Employees have quit in droves in 2021 and 2022 and the age group that has seen the most drastic numbers is 30 to 45 year olds. Their resignation rate was 20% higher in 2021 compared to the previous year. A survey of 5,600 respondents revealed dissatisfaction starts as early as 25 and existed prior to the pandemic. Additionally, the survey found that only 38.2% of workers believe pay is the more important factor in job satisfaction. Yet, offering increased pay is the most common response managers have to the news that an employee is leaving. There seems to be a disconnect.
So, what will improve employee satisfaction? What do employees crave?

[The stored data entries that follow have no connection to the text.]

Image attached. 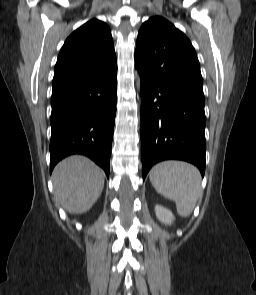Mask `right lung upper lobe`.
I'll list each match as a JSON object with an SVG mask.
<instances>
[{"label":"right lung upper lobe","mask_w":256,"mask_h":295,"mask_svg":"<svg viewBox=\"0 0 256 295\" xmlns=\"http://www.w3.org/2000/svg\"><path fill=\"white\" fill-rule=\"evenodd\" d=\"M117 66L109 27L92 19L65 41L55 65L52 86Z\"/></svg>","instance_id":"cb5924a9"}]
</instances>
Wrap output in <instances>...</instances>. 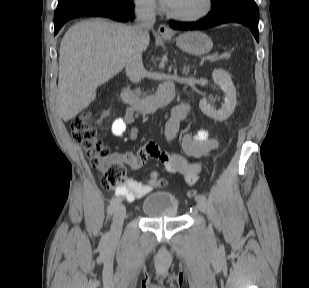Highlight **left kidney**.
Wrapping results in <instances>:
<instances>
[{
	"instance_id": "5707ae66",
	"label": "left kidney",
	"mask_w": 309,
	"mask_h": 288,
	"mask_svg": "<svg viewBox=\"0 0 309 288\" xmlns=\"http://www.w3.org/2000/svg\"><path fill=\"white\" fill-rule=\"evenodd\" d=\"M212 78L225 93L224 104L218 110L214 109L206 98L200 100L199 107L207 116L217 120L224 121L234 112L236 106V88L231 80L229 73L223 69H215L212 72Z\"/></svg>"
}]
</instances>
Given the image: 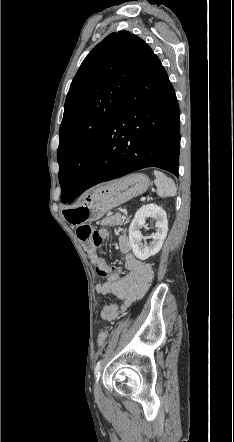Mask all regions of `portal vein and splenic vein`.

They crave inspiring work that harmoniously connects who they are and what they do. They crave the feeling that they are working towards something bigger than themselves. And they crave the autonomy to shape their role in it. Leaders can begin fulfilling some of these cravings by following four strategies.
4 Re-Engagement Strategies
Balancing work and life can prove difficult for employees in the 25 to 45 age range. Their careers are quickly shifting and advancing. Their personal responsibilities are changing with marriage, kids, caregiving, etc. But it’s not balance workers are seeking out…it’s alignment.
Work-life alignment is more than just balancing the time spent at home versus at work. Let employees have some level of autonomy over their hours, their projects, and their teams. Find out how you can help them in nurturing both their careers and their personal lives.
Find out employees’ motivators. Nearly all employees want to work for a leader that inspires them, but only 36% of them say they do. Invest in manager-employee relationships to discover what drives them. Ask what brought them to the job. Was it the role itself? The organization? The paycheck? Stay open-minded and you’ll learn more about each team member. Then, assign them projects they’ll specifically find meaningful and reshape their goals.
Engage employees in recruiting. Many feel uninvolved in the hiring process. In turn, they feel like they don’t have an influence or an important say. Treat recruiting as an opportunity to engage your current employees while you’re looking to bring in new talent. Let employees give input on job descriptions. They can provide feedback for improvement. Plus, reading a great job description can rekindle the excitement that brought them to your organization.
Connect employees’ work to the big picture. Nearly all surveyed respondents (92.4% to be exact) said they would do better work if could see how the quality of their work matters to larger strategies and goals. Explain the correlations to your employees so they can gain a sense of purpose. You know they have an impact on the company goals, you just have to help them see it too! Nominations based on your organization’s values are another prime opportunity to connect the dots.
As a leader, don’t just cross your fingers and hope your best people don’t resign. Find ways to re-engage employees with alignment, inspiration, agency, and insight. You’ll forge a new path for employee satisfaction. One that’s elevating and energizing.